Escrito, dirigido, musicado, narrado, declamado, interpretado por Denise Stoklos, o espetáculo carrega um pouco além da conta na sua pregação aos mortais. Concentrando-se num casal de amantes –ambos feitos por ela, obviamente– "Amanhã Será Tarde" é a história de um grande amor e de como todo o resto do mundo, que teria uma vida medíocre, deve seguir o exemplo. Não bastasse a autoveneração e o simplismo, a verdade é que o grande amor apresentado em "Amanhã Será Tarde e Depois de Amanhã Nem Existe" não cola.
Afinal, não são personagens que ela está representando. Não são amantes, um e outro com suas características próprias. Antes, são arquétipos de amantes, ou amantes em sua essência, para ficar no vocabulário da autora, diretora, compositora, narradora e atriz. Amantes cujas pernas querem ser as pernas de todos os amantes, cujo olhar quer ser o olhar de todos os amantes etc. Uma impessoalidade que se evidencia, acima de tudo, na alegoria estilizada dos dois amantes no ato sexual –sempre Denise Stoklos sozinha, é óbvio.
E não precisava ser assim. Denise Stoklos não é nenhuma chata. Como intérprete, ela é muito mais uma comediante do que uma atriz trágica ou melodramática. Seu humor, que atravessa a apresentação inteira trombando com seu narcisismo, lembra muito o de Marília Pera e o de Marisa Orth. É sobretudo escrachado, desrespeitoso da menor seriedade, acintoso diante da pompa, qualquer que seja. Um humor que não concorda com nada que seja absoluto ou "essencial" –como ela descreve seu teatro.

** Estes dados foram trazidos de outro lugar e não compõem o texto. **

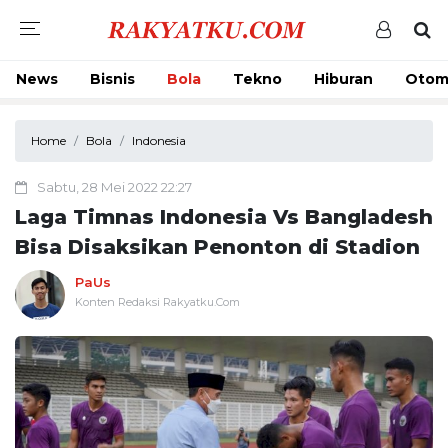
News
Bisnis
Bola
Tekno
Hiburan
Otom
Home
Bola
Indonesia
Sabtu, 28 Mei 2022 22:27
Laga Timnas Indonesia Vs Bangladesh
Bisa Disaksikan Penonton di Stadion
PaUs
Konten Redaksi Rakyatku.Com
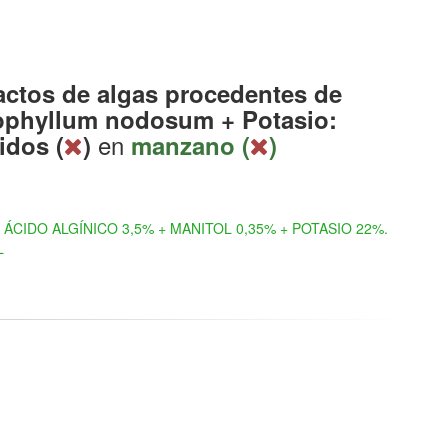
actos de algas procedentes de
phyllum nodosum + Potasio:
en
idos (
)
manzano (
)
ÁCIDO ALGÍNICO 3,5% + MANITOL 0,35% + POTASIO 22%.
L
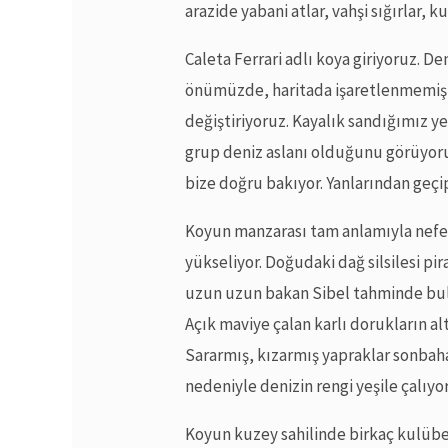
arazide yabani atlar, vahşi sığırlar, 
Caleta Ferrari adlı koya giriyoruz. 
önümüzde, haritada işaretlenmemiş bi
değiştiriyoruz. Kayalık sandığımız y
grup deniz aslanı olduğunu görüyoruz
bize doğru bakıyor. Yanlarından geçi
Koyun manzarası tam anlamıyla nefes k
yükseliyor. Doğudaki dağ silsilesi pi
uzun uzun bakan Sibel tahminde bul
Açık maviye çalan karlı dorukların al
Sararmış, kızarmış yapraklar sonbaha
nedeniyle denizin rengi yeşile çalıyor
Koyun kuzey sahilinde birkaç kulüb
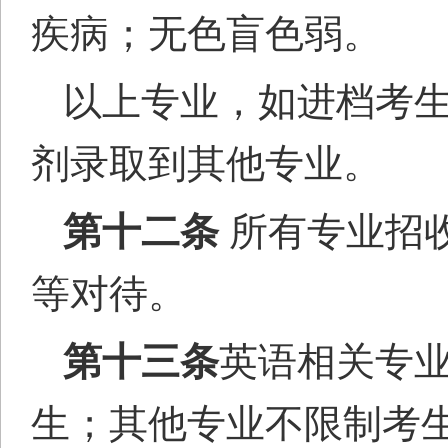
疾病；无色盲色弱。
以上专业，如
进
档考
剂录取到其他专业。
第十二条
所有专业招
等对待。
第十三条
英语相关专
生；其他专业不限制考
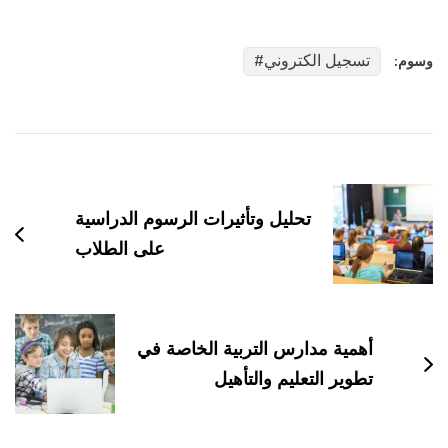
تسجيل الكتروني
وسوم:
التنقل
بين
التدوينات
تحليل وتأثيرات الرسوم الدراسية
على الطلاب
أهمية مدارس التربية الخاصة في
تطوير التعليم والتأهيل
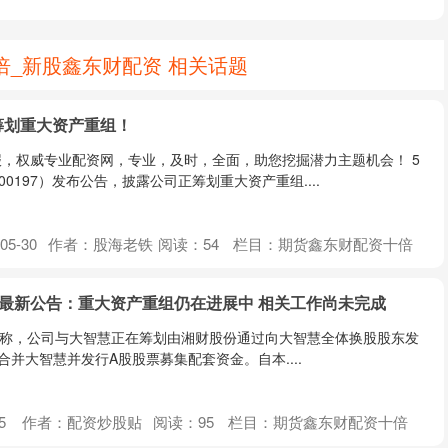
倍_新股鑫东财配资 相关话题
，筹划重大资产重组！
，权威专业配资网，专业，及时，全面，助您挖掘潜力主题机会！ 5
0197）发布公告，披露公司正筹划重大资产重组....
05-30
作者：股海老铁
阅读：
54
栏目：
期货鑫东财配资十倍
份最新公告：重大资产重组仍在进展中 相关工作尚未完成
H)公告称，公司与大智慧正在筹划由湘财股份通过向大智慧全体换股股东发
并大智慧并发行A股股票募集配套资金。自本....
5
作者：配资炒股贴
阅读：
95
栏目：
期货鑫东财配资十倍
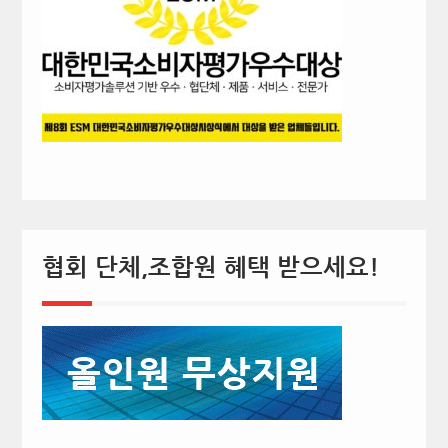
협회 단체,조합원 혜택 받으세요!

É o humor que garante, ao fim e ao cabo, as palmas para "Amanhã Será Tarde e Depois de Amanhã Nem Existe". Não os efeitos cansados da expressão corporal –por mais que impressione o corpo de triatleta– mas a repetição insistente de palavras e frases, cada vez de forma diferente, com crescente hilaridade. Não é à toa que a produção, como vai ficando claro aos poucos, é dividida em esquetes, como num show cômico, como em "Um Orgasmo Adulto". Denise Stoklos talvez nem goste mais, mas a verdade é que continua bem engraçada.
Não deixa de ser uma pena que a grande atriz tenha desistido de interpretar grandes personagens, para concentrar-se em seu umbigo e fazer elogios à sua grande perfeição. Dele, umbigo. Um caminho que nega a própria essência do teatro, ainda para ficar no vocabulário de Denise Stoklos. Ela não espelha mais os seres mortais no palco. Tanto que, quando fala num grande amor, não cola. O grande amor só aparece mesmo quando escracha e, carinhosamente, faz rir.